La radio estaba en marcha y se oía cantar una relajante voz femenina.
Sé que esta noche vendrás a mí…
De repente vio un camión enorme que se dirigía hacia él. Intentó tocar el claxon y pisar el freno pero no sucedió nada. Miró por el retrovisor y vio que los niños habían desaparecido y se sintió aliviado de una forma inexpresable. Miró hacia el frente, a la carretera. Se acercaba al camión a una velocidad terrorífica. El choque era ya inevitable.
Cuando era ya demasiado tarde notó una extraña presencia a su lado. Miró al asiento del copiloto y vio a Eva allí sentada, mirándole y sonriendo. Ya no era una niña, sino una persona adulta, con un aspecto horrible, llevaba puesto un mugriento chaquetón azul, tenía el pelo grasiento, grandes ojeras, las mejillas hundidas y los labios negros. Le sonrió con la boca abierta y él observó que le faltaban dientes.

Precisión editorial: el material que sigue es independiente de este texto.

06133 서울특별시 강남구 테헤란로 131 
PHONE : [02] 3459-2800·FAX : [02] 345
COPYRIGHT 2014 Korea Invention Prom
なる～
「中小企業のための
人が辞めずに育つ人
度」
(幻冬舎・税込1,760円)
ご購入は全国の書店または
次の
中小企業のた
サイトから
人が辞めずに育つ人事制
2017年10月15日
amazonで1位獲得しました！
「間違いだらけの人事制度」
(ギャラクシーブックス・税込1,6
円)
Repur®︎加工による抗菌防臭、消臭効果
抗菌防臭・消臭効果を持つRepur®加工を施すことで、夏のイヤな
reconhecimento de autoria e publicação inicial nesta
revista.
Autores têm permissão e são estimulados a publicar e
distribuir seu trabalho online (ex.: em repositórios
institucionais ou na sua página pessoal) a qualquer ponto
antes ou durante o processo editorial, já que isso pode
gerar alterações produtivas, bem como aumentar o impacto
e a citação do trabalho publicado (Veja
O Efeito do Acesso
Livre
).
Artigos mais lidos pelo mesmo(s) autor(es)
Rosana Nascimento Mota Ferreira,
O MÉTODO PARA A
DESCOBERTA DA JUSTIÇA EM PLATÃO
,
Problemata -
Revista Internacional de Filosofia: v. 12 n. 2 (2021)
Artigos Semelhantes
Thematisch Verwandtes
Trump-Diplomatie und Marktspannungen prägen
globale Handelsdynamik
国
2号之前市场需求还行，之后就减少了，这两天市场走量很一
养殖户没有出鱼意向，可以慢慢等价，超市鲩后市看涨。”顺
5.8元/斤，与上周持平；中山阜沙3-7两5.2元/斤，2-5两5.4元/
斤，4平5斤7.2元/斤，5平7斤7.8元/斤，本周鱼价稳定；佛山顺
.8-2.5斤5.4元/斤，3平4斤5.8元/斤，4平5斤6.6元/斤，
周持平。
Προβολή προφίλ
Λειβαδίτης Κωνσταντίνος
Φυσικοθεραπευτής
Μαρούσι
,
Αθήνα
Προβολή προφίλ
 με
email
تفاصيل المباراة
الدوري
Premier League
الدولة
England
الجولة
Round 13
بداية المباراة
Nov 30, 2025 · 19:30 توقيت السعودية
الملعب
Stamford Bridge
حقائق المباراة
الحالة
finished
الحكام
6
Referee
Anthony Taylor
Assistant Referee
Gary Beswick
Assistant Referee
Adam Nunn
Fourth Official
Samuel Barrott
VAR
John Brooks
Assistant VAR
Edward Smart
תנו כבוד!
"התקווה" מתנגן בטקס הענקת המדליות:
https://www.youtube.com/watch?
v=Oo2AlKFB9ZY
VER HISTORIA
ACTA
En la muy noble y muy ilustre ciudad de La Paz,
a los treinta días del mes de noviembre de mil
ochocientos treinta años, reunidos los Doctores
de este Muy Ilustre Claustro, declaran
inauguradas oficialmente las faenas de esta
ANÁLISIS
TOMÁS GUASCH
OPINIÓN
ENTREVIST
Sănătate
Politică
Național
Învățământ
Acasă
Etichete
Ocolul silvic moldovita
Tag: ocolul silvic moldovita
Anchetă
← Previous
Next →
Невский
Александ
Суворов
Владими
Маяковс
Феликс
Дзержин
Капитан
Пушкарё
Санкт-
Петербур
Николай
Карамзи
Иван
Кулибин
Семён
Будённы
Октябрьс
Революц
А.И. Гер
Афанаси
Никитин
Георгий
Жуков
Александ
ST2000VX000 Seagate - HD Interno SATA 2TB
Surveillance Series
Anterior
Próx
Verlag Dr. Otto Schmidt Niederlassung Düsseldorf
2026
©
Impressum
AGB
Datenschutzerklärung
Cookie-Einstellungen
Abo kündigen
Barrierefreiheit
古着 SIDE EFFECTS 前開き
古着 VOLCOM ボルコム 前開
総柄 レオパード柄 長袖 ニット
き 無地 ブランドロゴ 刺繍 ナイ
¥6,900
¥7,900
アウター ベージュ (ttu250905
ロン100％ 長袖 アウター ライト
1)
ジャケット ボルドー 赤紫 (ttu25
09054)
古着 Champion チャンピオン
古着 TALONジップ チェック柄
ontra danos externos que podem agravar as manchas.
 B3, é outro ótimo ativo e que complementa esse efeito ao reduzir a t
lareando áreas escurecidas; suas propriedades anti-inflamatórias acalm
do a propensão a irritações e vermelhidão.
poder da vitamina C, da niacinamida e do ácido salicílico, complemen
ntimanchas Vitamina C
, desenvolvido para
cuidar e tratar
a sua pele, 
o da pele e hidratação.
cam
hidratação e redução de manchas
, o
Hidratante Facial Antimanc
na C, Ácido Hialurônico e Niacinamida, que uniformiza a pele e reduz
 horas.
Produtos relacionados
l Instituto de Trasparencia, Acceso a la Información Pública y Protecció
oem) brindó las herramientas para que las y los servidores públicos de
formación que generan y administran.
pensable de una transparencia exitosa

Sintió el deseo de decirle algo, pero de sus labios no salió nada. Sintió deseos de gritarle que saltara del coche, pero había algo que le retenía. Algo maravilloso en Eva Lind. Una calma y una paz absolutas. Eva apartó la vista de él, la dirigió hacia el camión y se echó a reír.
Un instante antes de estamparse contra el camión, Erlendur se despertó de un sobresalto y gritó el nombre de su hija. Tardó bastante tiempo en darse cuenta de lo que pasaba, pero luego volvió a apoyar la cabeza en la almohada y hasta sus oídos llegó una triste melodía que le acompañó a un nuevo sueño sin sueños.